In DC, Ethiopian Jazz Supergroup Feedel Band Is Keeping Traditional Sounds Alive

Feedel Band has been playing in the District since 2010. (Abebe Tegegne)

DCist

Selam Berhea

Ethiopian Jazz Supergroup Feedel Band Is Keeping Traditional Sounds Alive In The District

Cutting through the chatter of passersby on 18th Street deciding where to eat or waiting in line at Songbyrd, the sound of a saxophone floats from Bossa Bistro + Lounge. It is the first Thursday of the month, and that means Feedel Band is playing.

Inside, about 20 people are gathered to see them, some of whom have been coming to Feedel’s shows since the band’s residency first started six years ago.

“It took two years to convince [the band members to do the residency], they were not used to playing Ethiopian jazz,” says Araya Woldemichael, Feedel’s founder. “We were just backing up popular singers for so many years.” Things changed after Feedel played its first show at the African Jazz Festival in 2011. “We got a very amazing response from the audience.”

Feedel Band is something of an Ethiopian jazz supergroup, made up of seven musicians with unique track records. Some have played for diplomats, for heads of state, and in music venues around the world. And for the past six or seven years at Bossa, their residency has been a chance to see top musicians of Ethiopian jazz and funk right in D.C.

Saxophonist Moges Habte, for example, was a former member of the popular Walias Band, whose 1977 album with vibraphonist Hailu Mergia, Tche Belew, remains one of the most well-known Ethiopian jazz records. Walias Band was also the first Ethiopian band to tour the United States in 1981. After the band split in 1983, Habte was one of the four members who chose to stay in the U.S. He spends his time with his six grandchildren, drives for Uber, and plays shows with Feedel.
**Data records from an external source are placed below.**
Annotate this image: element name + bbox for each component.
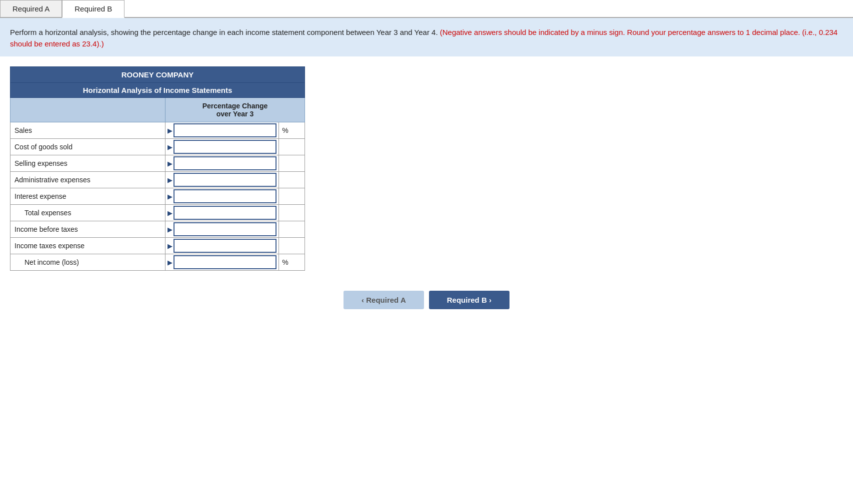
row-label-5: Total expenses (10, 205, 166, 221)
instruction-main-text: Perform a horizontal analysis, showing t… (10, 28, 438, 36)
table-row: Income taxes expense▶ (10, 238, 305, 254)
arrow-icon-2: ▶ (168, 160, 172, 167)
row-input-cell-3[interactable]: ▶ (166, 172, 279, 188)
row-percent-cell-1 (279, 139, 305, 155)
row-label-4: Interest expense (10, 188, 166, 205)
table-row: Sales▶% (10, 122, 305, 139)
prev-icon: ‹ (362, 296, 364, 304)
table-row: Administrative expenses▶ (10, 172, 305, 188)
row-input-cell-5[interactable]: ▶ (166, 205, 279, 221)
pct-input-3[interactable] (174, 173, 276, 187)
row-percent-cell-8: % (279, 254, 305, 271)
table-container: ROONEY COMPANY Horizontal Analysis of In… (0, 56, 853, 286)
pct-input-7[interactable] (174, 239, 276, 253)
arrow-icon-6: ▶ (168, 226, 172, 233)
row-input-cell-1[interactable]: ▶ (166, 139, 279, 155)
pct-input-8[interactable] (174, 255, 276, 269)
next-icon: › (489, 296, 492, 304)
arrow-icon-1: ▶ (168, 143, 172, 151)
arrow-icon-8: ▶ (168, 259, 172, 266)
pct-input-4[interactable] (174, 189, 276, 203)
row-label-3: Administrative expenses (10, 172, 166, 188)
table-col-pct-header: Percentage Change over Year 3 (166, 98, 305, 122)
table-company-name: ROONEY COMPANY (10, 67, 305, 83)
table-row: Net income (loss)▶% (10, 254, 305, 271)
row-label-2: Selling expenses (10, 155, 166, 172)
row-input-cell-8[interactable]: ▶ (166, 254, 279, 271)
navigation-buttons: ‹ Required A Required B › (0, 286, 853, 319)
row-input-cell-6[interactable]: ▶ (166, 221, 279, 238)
pct-input-1[interactable] (174, 140, 276, 154)
next-label: Required B (447, 296, 487, 304)
table-subtitle: Horizontal Analysis of Income Statements (10, 83, 305, 98)
analysis-table: ROONEY COMPANY Horizontal Analysis of In… (10, 66, 305, 271)
row-label-8: Net income (loss) (10, 254, 166, 271)
prev-label: Required A (366, 296, 406, 304)
row-label-7: Income taxes expense (10, 238, 166, 254)
tab-required-a[interactable]: Required A (0, 0, 62, 17)
table-row: Total expenses▶ (10, 205, 305, 221)
pct-input-5[interactable] (174, 206, 276, 220)
row-percent-cell-4 (279, 188, 305, 205)
row-percent-cell-0: % (279, 122, 305, 139)
pct-input-2[interactable] (174, 156, 276, 170)
arrow-icon-7: ▶ (168, 242, 172, 250)
row-percent-cell-5 (279, 205, 305, 221)
arrow-icon-3: ▶ (168, 176, 172, 184)
prev-button[interactable]: ‹ Required A (344, 291, 424, 309)
table-row: Selling expenses▶ (10, 155, 305, 172)
row-percent-cell-2 (279, 155, 305, 172)
row-input-cell-0[interactable]: ▶ (166, 122, 279, 139)
arrow-icon-0: ▶ (168, 127, 172, 134)
pct-input-6[interactable] (174, 222, 276, 236)
table-col-empty-header (10, 98, 166, 122)
row-percent-cell-3 (279, 172, 305, 188)
row-label-0: Sales (10, 122, 166, 139)
pct-input-0[interactable] (174, 123, 276, 137)
arrow-icon-5: ▶ (168, 209, 172, 217)
table-row: Interest expense▶ (10, 188, 305, 205)
table-row: Cost of goods sold▶ (10, 139, 305, 155)
tab-bar: Required A Required B (0, 0, 853, 18)
instruction-box: Perform a horizontal analysis, showing t… (0, 18, 853, 56)
arrow-icon-4: ▶ (168, 193, 172, 200)
row-percent-cell-7 (279, 238, 305, 254)
table-row: Income before taxes▶ (10, 221, 305, 238)
row-label-6: Income before taxes (10, 221, 166, 238)
row-input-cell-7[interactable]: ▶ (166, 238, 279, 254)
row-percent-cell-6 (279, 221, 305, 238)
row-input-cell-4[interactable]: ▶ (166, 188, 279, 205)
tab-required-b[interactable]: Required B (62, 0, 124, 18)
row-input-cell-2[interactable]: ▶ (166, 155, 279, 172)
row-label-1: Cost of goods sold (10, 139, 166, 155)
next-button[interactable]: Required B › (429, 291, 510, 309)
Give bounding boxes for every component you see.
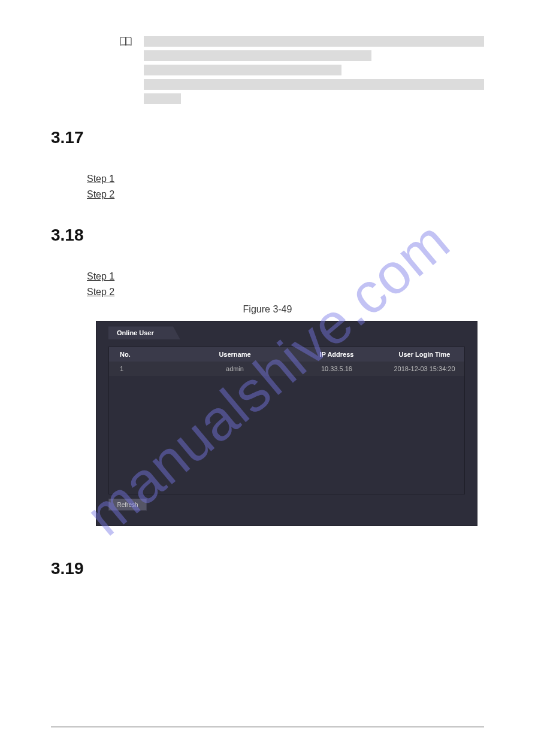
redacted-line xyxy=(144,36,484,47)
note-block xyxy=(120,36,484,104)
column-header-ip: IP Address xyxy=(289,351,385,358)
step-link[interactable]: Step 2 xyxy=(87,187,484,202)
column-header-login-time: User Login Time xyxy=(385,351,464,358)
column-header-username: Username xyxy=(181,351,289,358)
section-heading-3-18: 3.18 xyxy=(51,226,484,245)
app-screenshot: Online User No. Username IP Address User… xyxy=(96,321,477,526)
cell-no: 1 xyxy=(109,365,181,372)
cell-username: admin xyxy=(181,365,289,372)
cell-login-time: 2018-12-03 15:34:20 xyxy=(385,365,464,372)
redacted-line xyxy=(144,79,484,90)
step-link[interactable]: Step 1 xyxy=(87,171,484,187)
redacted-line xyxy=(144,50,371,61)
column-header-no: No. xyxy=(109,351,181,358)
online-user-table: No. Username IP Address User Login Time … xyxy=(108,347,465,494)
section-heading-3-19: 3.19 xyxy=(51,559,484,578)
step-link[interactable]: Step 1 xyxy=(87,269,484,284)
footer-divider xyxy=(51,727,484,727)
step-block-3-18: Step 1 Step 2 xyxy=(87,269,484,299)
section-heading-3-17: 3.17 xyxy=(51,128,484,147)
step-link[interactable]: Step 2 xyxy=(87,284,484,300)
refresh-button[interactable]: Refresh xyxy=(108,499,147,511)
book-icon xyxy=(120,37,132,104)
tab-online-user[interactable]: Online User xyxy=(108,326,180,339)
redacted-line xyxy=(144,65,341,75)
step-block-3-17: Step 1 Step 2 xyxy=(87,171,484,202)
figure-caption: Figure 3-49 xyxy=(51,304,484,315)
cell-ip: 10.33.5.16 xyxy=(289,365,385,372)
table-header-row: No. Username IP Address User Login Time xyxy=(109,347,464,362)
redacted-line xyxy=(144,93,181,104)
note-redacted-lines xyxy=(144,36,484,104)
table-row[interactable]: 1 admin 10.33.5.16 2018-12-03 15:34:20 xyxy=(109,362,464,376)
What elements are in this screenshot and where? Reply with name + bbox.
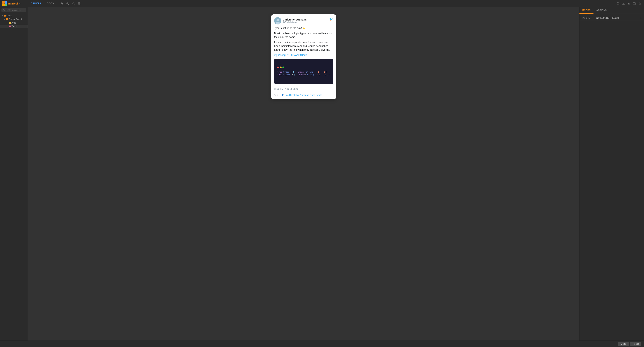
sidebar-item-label: Amp bbox=[12, 22, 26, 24]
logo-area: marfeel ··· bbox=[0, 1, 28, 6]
nav-tab-canvas[interactable]: CANVAS bbox=[28, 0, 44, 7]
nav-tabs: CANVAS DOCS bbox=[28, 0, 57, 7]
nav-tab-docs[interactable]: DOCS bbox=[44, 0, 57, 7]
svg-rect-14 bbox=[79, 2, 80, 4]
sidebar-tree: ▼ index ▼ Embed Tweet Amp Touch bbox=[0, 13, 28, 340]
logo-text: marfeel bbox=[8, 2, 18, 5]
tweet-author-handle: @ChrisArtmann bbox=[283, 21, 307, 24]
info-icon[interactable]: ⓘ bbox=[331, 88, 333, 90]
right-icons bbox=[614, 2, 644, 6]
sidebar-item-index[interactable]: ▼ index bbox=[0, 14, 28, 18]
knob-row-tweet-id: Tweet ID ✏ bbox=[580, 15, 644, 21]
knob-input-tweet-id[interactable] bbox=[596, 17, 640, 19]
sidebar-item-touch[interactable]: Touch bbox=[0, 25, 28, 28]
code-keyword-2: type bbox=[278, 74, 283, 76]
tweet-text-line2: Don't combine multiple types into ones j… bbox=[274, 32, 333, 39]
person-icon: 👤 bbox=[281, 94, 284, 96]
svg-point-19 bbox=[639, 3, 640, 4]
dot-green bbox=[282, 66, 284, 68]
sidebar: ▼ index ▼ Embed Tweet Amp Touch bbox=[0, 7, 28, 340]
code-keyword: type bbox=[278, 71, 283, 73]
arrow-icon: ▼ bbox=[2, 15, 3, 17]
svg-rect-17 bbox=[633, 2, 635, 5]
panel-tab-actions[interactable]: ACTIONS bbox=[594, 7, 610, 14]
sidebar-item-label: Embed Tweet bbox=[9, 18, 26, 20]
download-icon[interactable] bbox=[627, 2, 631, 6]
svg-line-9 bbox=[68, 4, 69, 5]
tweet-user-info: Christoffer Artmann @ChrisArtmann bbox=[283, 18, 307, 24]
sidebar-item-amp[interactable]: Amp bbox=[0, 21, 28, 25]
logo-menu-dots[interactable]: ··· bbox=[19, 2, 21, 5]
zoom-in-icon[interactable] bbox=[60, 2, 64, 6]
other-tweets-link[interactable]: See Christoffer Artmann's other Tweets bbox=[285, 94, 322, 96]
tweet-footer: ♡ 2 👤 See Christoffer Artmann's other Tw… bbox=[274, 92, 333, 96]
arrow-icon: ▼ bbox=[4, 18, 6, 20]
tweet-user-link: 👤 See Christoffer Artmann's other Tweets bbox=[281, 94, 322, 96]
panel-content: Tweet ID ✏ bbox=[580, 14, 644, 340]
dot-red bbox=[277, 66, 279, 68]
svg-rect-3 bbox=[2, 1, 5, 4]
grid-icon[interactable] bbox=[77, 2, 81, 6]
marfeel-logo bbox=[2, 1, 7, 6]
tweet-likes: ♡ 2 bbox=[274, 94, 278, 96]
search-box bbox=[0, 7, 28, 13]
dot-yellow bbox=[280, 66, 282, 68]
right-panel: KNOBS ACTIONS Tweet ID ✏ bbox=[579, 7, 644, 340]
knob-label-tweet-id: Tweet ID bbox=[582, 17, 596, 19]
index-icon bbox=[4, 15, 6, 16]
share-icon[interactable] bbox=[621, 2, 626, 6]
code-line-2: type Fields = { [ index: string ]: 1 | -… bbox=[278, 74, 330, 76]
tweet-hashtags: #typescript #100DaysOfCode bbox=[274, 53, 333, 57]
tweet-card: Christoffer Artmann @ChrisArtmann 🐦 Type… bbox=[271, 14, 336, 99]
svg-point-21 bbox=[276, 19, 279, 22]
edit-icon[interactable]: ✏ bbox=[640, 17, 642, 19]
tweet-text-line1: TypeScript tip of the day! ✍️ bbox=[274, 26, 333, 30]
panel-tab-knobs[interactable]: KNOBS bbox=[580, 7, 594, 14]
sidebar-item-label: index bbox=[6, 14, 26, 17]
window-dots bbox=[277, 66, 284, 68]
twitter-bird-icon: 🐦 bbox=[329, 17, 333, 21]
code-line-1: type Order = { [ index: string ]: 1 | -1… bbox=[278, 71, 330, 73]
topbar: marfeel ··· CANVAS DOCS bbox=[0, 0, 644, 7]
tweet-user: Christoffer Artmann @ChrisArtmann bbox=[274, 17, 307, 24]
bottombar: Copy Reset bbox=[0, 340, 644, 347]
tweet-text-line3: Instead, define separate ones for each u… bbox=[274, 40, 333, 52]
svg-point-11 bbox=[72, 2, 74, 4]
svg-line-12 bbox=[74, 4, 74, 5]
amp-icon bbox=[9, 22, 11, 24]
canvas-area: Christoffer Artmann @ChrisArtmann 🐦 Type… bbox=[28, 7, 579, 340]
avatar bbox=[274, 17, 281, 24]
reset-button[interactable]: Reset bbox=[630, 342, 641, 346]
code-lines: type Order = { [ index: string ]: 1 | -1… bbox=[278, 70, 330, 76]
code-preview: type Order = { [ index: string ]: 1 | -1… bbox=[274, 59, 333, 84]
avatar-image bbox=[274, 17, 281, 24]
toolbar-icons bbox=[57, 2, 614, 6]
svg-rect-1 bbox=[5, 1, 7, 4]
tweet-time-text: 11:33 PM · Aug 14, 2020 bbox=[274, 88, 298, 90]
expand-icon[interactable] bbox=[616, 2, 620, 6]
svg-rect-2 bbox=[5, 4, 7, 6]
tweet-body: TypeScript tip of the day! ✍️ Don't comb… bbox=[274, 26, 333, 57]
tweet-author-name: Christoffer Artmann bbox=[283, 18, 307, 21]
panel-tabs: KNOBS ACTIONS bbox=[580, 7, 644, 14]
settings-icon[interactable] bbox=[638, 2, 642, 6]
svg-line-5 bbox=[62, 4, 63, 5]
touch-icon bbox=[9, 26, 11, 27]
zoom-out-icon[interactable] bbox=[66, 2, 70, 6]
main-layout: ▼ index ▼ Embed Tweet Amp Touch bbox=[0, 7, 644, 340]
heart-icon: ♡ bbox=[274, 94, 276, 96]
copy-button[interactable]: Copy bbox=[618, 342, 629, 346]
sidebar-item-label: Touch bbox=[12, 25, 26, 28]
svg-rect-16 bbox=[79, 4, 80, 5]
svg-rect-0 bbox=[2, 4, 5, 6]
likes-count: 2 bbox=[277, 94, 278, 96]
panel-left-icon[interactable] bbox=[632, 2, 636, 6]
sidebar-item-embed-tweet[interactable]: ▼ Embed Tweet bbox=[0, 18, 28, 21]
tweet-timestamp: 11:33 PM · Aug 14, 2020 ⓘ bbox=[274, 86, 333, 90]
svg-rect-13 bbox=[78, 2, 79, 4]
tweet-code-image: type Order = { [ index: string ]: 1 | -1… bbox=[274, 59, 333, 84]
search-input[interactable] bbox=[2, 8, 26, 12]
zoom-reset-icon[interactable] bbox=[71, 2, 76, 6]
tweet-header: Christoffer Artmann @ChrisArtmann 🐦 bbox=[274, 17, 333, 24]
embed-tweet-icon bbox=[6, 18, 8, 20]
Woldemichael, Feedel Band’s pianist and organist, has performed with the Black Eyed Peas, and was part of the band that backed up Beyonce when she performed in Ethiopia for the country’s millennium celebrations. He got his start playing music in church, and in the ’80s he studied music theory and composition in Moscow. He came to the U.S. in 1989, and has played music in D.C. ever since.

Feedel formed in 2010, and is named after the Ethiopian alphabet. The seven musicians had known each other for years from playing backup for the same singers in D.C. and around the world, including Mahmoud Ahmed, Aster Aweke, and Tilahun Gessesse, as well as pop artists. After years of backing up singers, Woldemichael decided to form an instrumental act.